Work item.
Extract the lines of the material below, beginning with the first and ending with the line that holds "rhythmic intro, glitch". Skip every picture.

------------------------------------------------

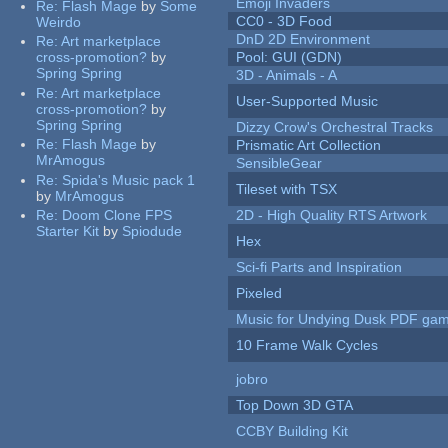
Emoji Invaders
Re:
Flash Mage
by
Some
CC0 - 3D Food
Weirdo
DnD 2D Environment
Re:
Art marketplace
cross-promotion?
by
Pool: GUI (GDN)
Spring Spring
3D - Animals - A
Re:
Art marketplace
User-Supported Music
cross-promotion?
by
Spring Spring
Dizzy Crow's Orchestral Tracks
Re:
Flash Mage
by
Prismatic Art Collection
MrAmogus
SensibleGear
Re:
Spida's Music pack 1
Tileset with TSX
by
MrAmogus
Re:
Doom Clone FPS
2D - High Quality RTS Artwork
Starter Kit
by
Spiodude
Hex
Sci-fi Parts and Inspiration
Pixeled
Music for Undying Dusk PDF ga
10 Frame Walk Cycles
jobro
Top Down 3D GTA
CCBY Building Kit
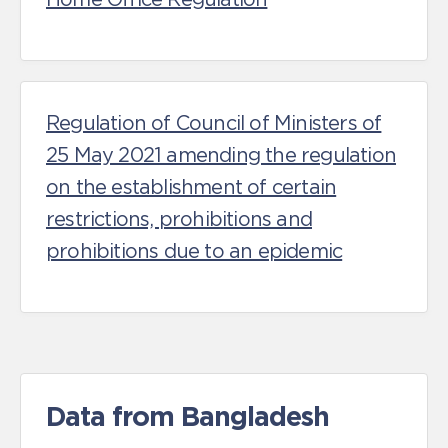
Regulation of Council of Ministers of
25 May 2021 amending the regulation
on the establishment of certain
restrictions, prohibitions and
prohibitions due to an epidemic
Data from Bangladesh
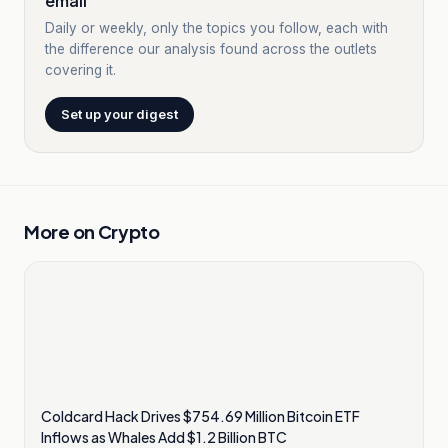
email
Daily or weekly, only the topics you follow, each with
the difference our analysis found across the outlets
covering it.
Set up your digest
More on
Crypto
Coldcard Hack Drives $754.69 Million Bitcoin ETF
Inflows as Whales Add $1.2 Billion BTC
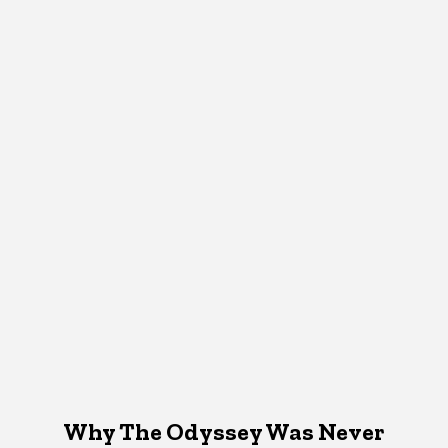
Why The Odyssey Was Never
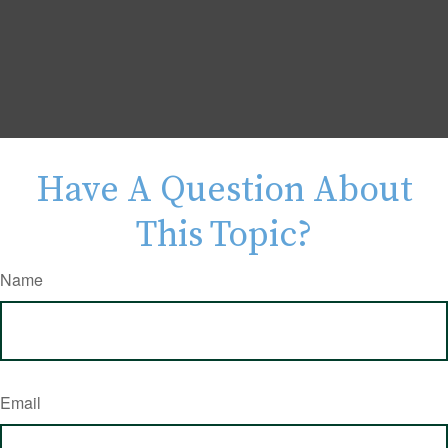
Have A Question About
This Topic?
Name
Email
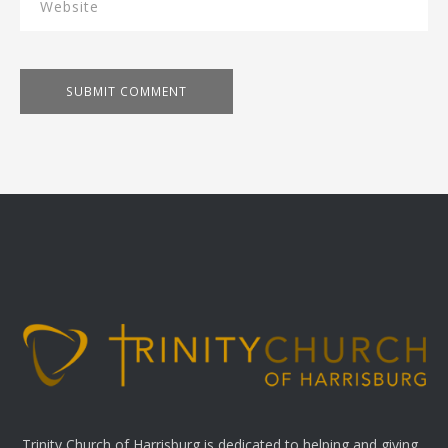
Trinity Church of Harrisburg is dedicated to helping and giving.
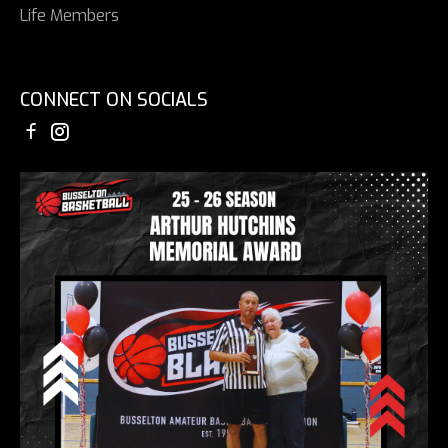
Life Members
CONNECT ON SOCIALS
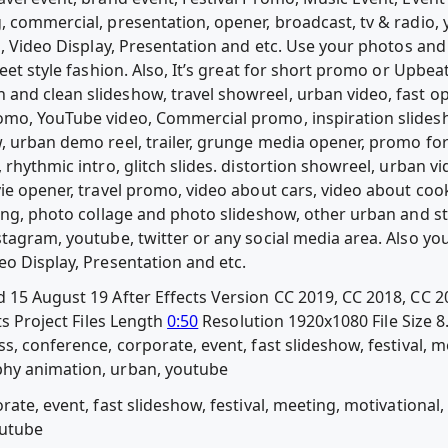
, commercial, presentation, opener, broadcast, tv & radio, 
o, Video Display, Presentation and etc. Use your photos and 
reet style fashion. Also, It’s great for short promo or Upbe
nd clean slideshow, travel showreel, urban video, fast ope
omo, YouTube video, Commercial promo, inspiration slidesh
, urban demo reel, trailer, grunge media opener, promo for
 rhythmic intro, glitch slides. distortion showreel, urban vi
vie opener, travel promo, video about cars, video about co
ing, photo collage and photo slideshow, other urban and str
tagram, youtube, twitter or any social media area. Also you
eo Display, Presentation and etc.
 15 August 19 After Effects Version CC 2019, CC 2018, CC 2
ts Project Files Length
0:50
Resolution 1920x1080 File Size 
s, conference, corporate, event, fast slideshow, festival, m
hy animation, urban, youtube
rate, event, fast slideshow, festival, meeting, motivationa
outube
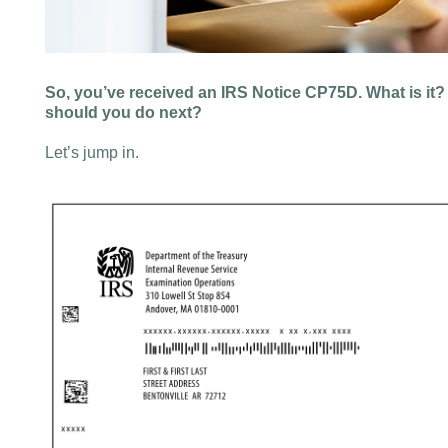
So, you’ve received an IRS Notice CP75D. What is it?
should you do next?
Let’s jump in.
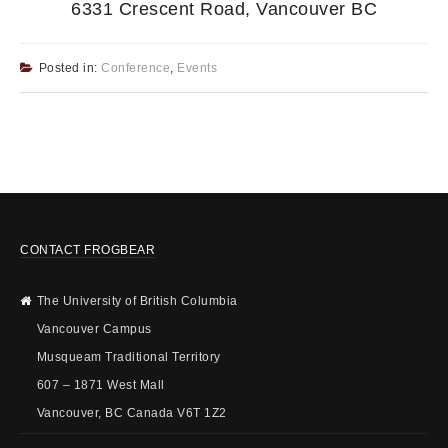
6331 Crescent Road, Vancouver BC
Posted in:
Conference
,
Events
CONTACT FROGBEAR
The University of British Columbia
Vancouver Campus
Musqueam Traditional Territory
607 – 1871 West Mall
Vancouver, BC Canada V6T 1Z2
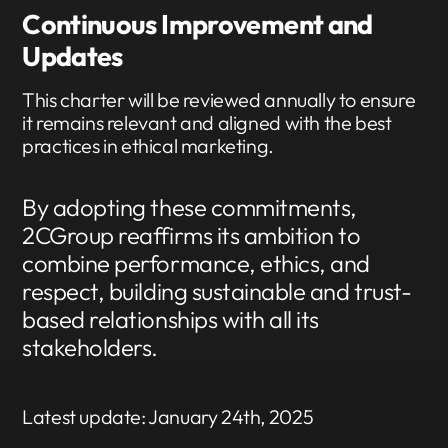
Continuous Improvement and
Updates
This charter will be reviewed annually to ensure
it remains relevant and aligned with the best
practices in ethical marketing.
By adopting these commitments,
2CGroup reaffirms its ambition to
combine performance, ethics, and
respect, building sustainable and trust-
based relationships with all its
stakeholders.
Latest update: January 24th, 2025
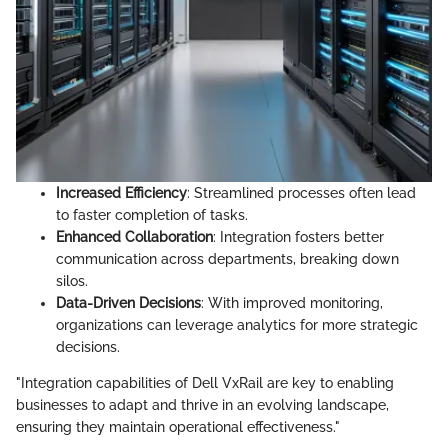
Increased Efficiency
: Streamlined processes often lead
to faster completion of tasks.
Enhanced Collaboration
: Integration fosters better
communication across departments, breaking down
silos.
Data-Driven Decisions
: With improved monitoring,
organizations can leverage analytics for more strategic
decisions.
"Integration capabilities of Dell VxRail are key to enabling
businesses to adapt and thrive in an evolving landscape,
ensuring they maintain operational effectiveness."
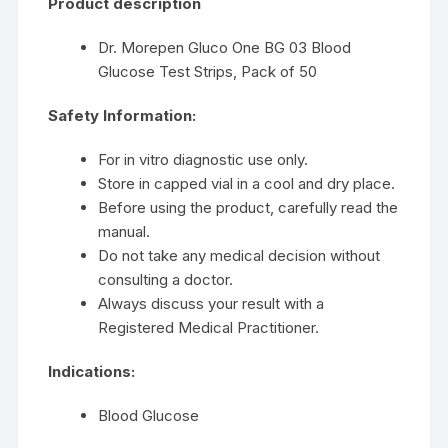
Product description
Dr. Morepen Gluco One BG 03 Blood
Glucose Test Strips, Pack of 50
Safety Information:
For in vitro diagnostic use only.
Store in capped vial in a cool and dry place.
Before using the product, carefully read the
manual.
Do not take any medical decision without
consulting a doctor.
Always discuss your result with a
Registered Medical Practitioner.
Indications:
Blood Glucose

------------------------------------------------

Exercise result.
Emoji Invaders
Re:
Flash Mage
by
Some
CC0 - 3D Food
Weirdo
DnD 2D Environment
Re:
Art marketplace
cross-promotion?
by
Pool: GUI (GDN)
Spring Spring
3D - Animals - A
Re:
Art marketplace
User-Supported Music
cross-promotion?
by
Spring Spring
Dizzy Crow's Orchestral Tracks
Re:
Flash Mage
by
Prismatic Art Collection
MrAmogus
SensibleGear
Re:
Spida's Music pack 1
Tileset with TSX
by
MrAmogus
Re:
Doom Clone FPS
2D - High Quality RTS Artwork
Starter Kit
by
Spiodude
Hex
Sci-fi Parts and Inspiration
Pixeled
Music for Undying Dusk PDF ga
10 Frame Walk Cycles
jobro
Top Down 3D GTA
CCBY Building Kit
Regulation of Council of Ministers of
25 May 2021 amending the regulation
on the establishment of certain
restrictions, prohibitions and
prohibitions due to an epidemic
Data from Bangladesh
email
Daily or weekly, only the topics you follow, each with
the difference our analysis found across the outlets
covering it.
Set up your digest
More on
Crypto
Coldcard Hack Drives $754.69 Million Bitcoin ETF
Inflows as Whales Add $1.2 Billion BTC
Why The Odyssey Was Never
Have A Question About
This Topic?
Name
Email
Trinity Church of Harrisburg is dedicated to helping and giving.
Life Members
CONNECT ON SOCIALS
, commercial, presentation, opener, broadcast, tv & radio, 
o, Video Display, Presentation and etc. Use your photos and 
reet style fashion. Also, It’s great for short promo or Upbe
nd clean slideshow, travel showreel, urban video, fast ope
omo, YouTube video, Commercial promo, inspiration slidesh
, urban demo reel, trailer, grunge media opener, promo for
 rhythmic intro, glitch slides. distortion showreel, urban vi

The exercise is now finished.